Le doute malgré l’évidence

Ces deux rendez-vous manqués ne sont pas parfaitement oubliés. On le sait capable d’une sévère déconvenue. Un autre exemple historique atteste qu’un champion peut sérieusement se laisser confisquer sa renommée sur son propre terrain de prédilection : le 22 juillet 1968, Ferdinand Bracke avait 55 km devant lui, entre Melun et Paris, pour défaire les six hommes qui le précédaient au classement général. Son retard n’était en effet que relativement mineur pour le recordman du monde de l’heure qu’il était, et la distance l’encourageait à la splendeur malgré le nombre de ses rivaux. Or il était passé tout bonnement à travers. Herman Van Springel lui-même, pourtant le plus compétent de ses adversaires, et Maillot jaune de surcroît, n’avait pas su profiter de cet instant de faiblesse et s’était incliné devant la furieuse détermination de Jan Janssen.

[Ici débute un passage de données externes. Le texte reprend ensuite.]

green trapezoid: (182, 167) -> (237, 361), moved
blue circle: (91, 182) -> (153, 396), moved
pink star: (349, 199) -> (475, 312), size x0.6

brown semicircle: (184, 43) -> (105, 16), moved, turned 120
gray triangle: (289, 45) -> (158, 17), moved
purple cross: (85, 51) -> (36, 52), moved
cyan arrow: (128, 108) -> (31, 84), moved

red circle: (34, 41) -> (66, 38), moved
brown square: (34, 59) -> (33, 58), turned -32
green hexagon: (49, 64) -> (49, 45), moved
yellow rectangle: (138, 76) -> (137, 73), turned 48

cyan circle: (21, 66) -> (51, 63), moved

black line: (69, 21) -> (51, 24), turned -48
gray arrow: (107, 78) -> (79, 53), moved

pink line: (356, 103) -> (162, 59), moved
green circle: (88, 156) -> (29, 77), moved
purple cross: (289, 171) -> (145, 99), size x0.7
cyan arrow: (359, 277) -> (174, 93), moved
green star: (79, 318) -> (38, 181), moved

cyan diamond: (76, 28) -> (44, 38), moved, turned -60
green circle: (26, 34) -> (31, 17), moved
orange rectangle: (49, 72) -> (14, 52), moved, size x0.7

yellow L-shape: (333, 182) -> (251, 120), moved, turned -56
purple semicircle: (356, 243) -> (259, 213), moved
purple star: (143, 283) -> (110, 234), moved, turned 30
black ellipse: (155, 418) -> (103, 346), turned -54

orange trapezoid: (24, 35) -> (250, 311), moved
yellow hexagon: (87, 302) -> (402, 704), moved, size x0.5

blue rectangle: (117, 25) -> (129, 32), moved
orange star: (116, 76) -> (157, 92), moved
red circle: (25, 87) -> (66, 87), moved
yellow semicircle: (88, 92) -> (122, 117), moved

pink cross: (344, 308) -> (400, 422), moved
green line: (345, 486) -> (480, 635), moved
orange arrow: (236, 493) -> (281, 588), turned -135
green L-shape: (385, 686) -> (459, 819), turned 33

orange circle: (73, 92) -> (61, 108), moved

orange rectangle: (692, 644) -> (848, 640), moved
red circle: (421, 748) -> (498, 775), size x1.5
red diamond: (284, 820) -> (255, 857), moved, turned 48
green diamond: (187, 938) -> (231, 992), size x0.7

Il n’est pas saugrenu de penser à ces mécomptes. Evans ne doit pas se laisser désabuser une troisième fois, surtout que les plus chafouins rappellent qu’il n’est pas homme à traverser tout un Tour sans jamais fléchir. De spectaculaires défaillances ont plusieurs fois saccagé ses illusions par le passé, et les deux précédents Tours de France ont gravement remis en question sa capacité à concourir pour la victoire. Alors, il se murmure à Grenoble, en dépit des prévisions qui lui sont presque unanimement favorables, qu’il n’est pas déraisonnable de redouter la douche froide. Ce n’est pas lui, après tout, qui détient l’avantage, et il faut encore que les frères Schleck, grisés par l’enjeu, ne lui opposent pas exceptionnellement une performance renversante de nature à contrer ses desseins.

Certes on tempère en arguant que cette dernière hypothèse paraît plutôt loufoque, tant l’inhabilité des Schleck est notoire dans ce genre de discipline

A trente-quatre ans et demi, pour son septième Tour de France, Evans peut donner un tour nouveau à sa carrière.